Research performed in the 1970's to “locate, review, decipher and place in useable form available experimental data on the structural crush properties of automobiles, and on the spinout trajectories produced by measured collision conditions” [1] revealed significant limitations in the available documentation of vehicle crush information and trajectory spinout information. As a result, an initial test matrix of 12 full-scale crash tests was performed in 1978 which became known as the Research Input for Computer Simulation of Automobile Collisions (RICSAC) crash tests [2].
  • For each of the RICSAC tests, a minimum of 13 accelerometers were mounted on-board each vehicle to record acceleration components at six to seven stations.
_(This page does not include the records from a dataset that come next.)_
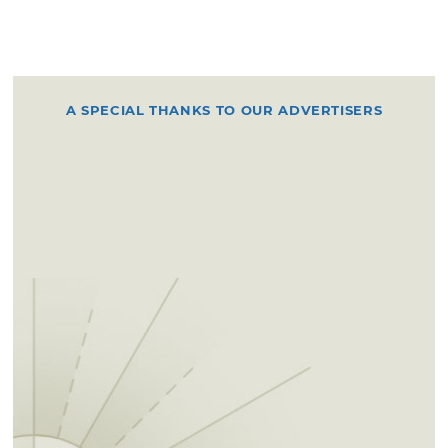
A SPECIAL THANKS TO OUR ADVERTISERS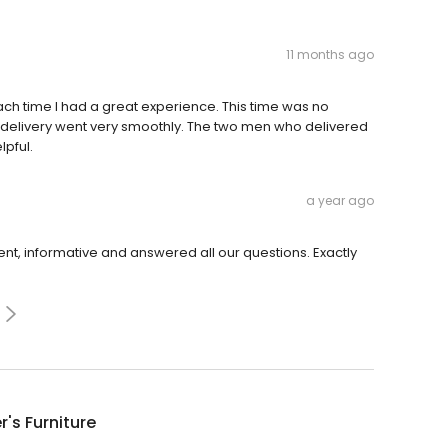
11 months ago
h time I had a great experience. This time was no
e delivery went very smoothly. The two men who delivered
lpful.
a year ago
ent, informative and answered all our questions. Exactly
r's Furniture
At three locations triaxial (XYZ) packages were installed ("hard mounted") to provide coverage between the front and rear of the vehicle. The front steer angles were measured on each vehicle by a linear stroke potentiometer attached to the vehicle steering linkage. The time history of the change in vehicle yaw, pitch and roll angles and yaw rate were recorded by two-degree-of-freedom, free gyroscopes and a rate gyro.

    For vehicle trajectory measurement, high-speed motion picture cameras were located overhead with supporting cameras at eye level height. Also, vehicle trajectory marker systems were designed and fabricated by Calspan to spray high pressure colored water trails (using very small amounts of liquid to avoid any effects of the water on the roadway coefficient) from several locations on each of the vehicles.

    Plots of the full-scale test acceleration time-histories were generated by a computer program which also integrated the acceleration time histories (using a combination of Simpson's and Newton's 3/8 methods) in order to obtain velocity time history along each of the vehicle's three axes. For most of the reported results, the ?V values reported for the vehicle CG were based on data collected by a Firewall mounted triaxial (XYZ) accelerometer.
    The time of approximate separation reported in [3] was based on observation of the time histories of the acceleration. The time of separation was defined as "the point at which both of the involved vehicles' accelerations re-approached 0 g's". The authors of [3] noted that "the separation point was not always obvious in collisions in which the two vehicles spun out together".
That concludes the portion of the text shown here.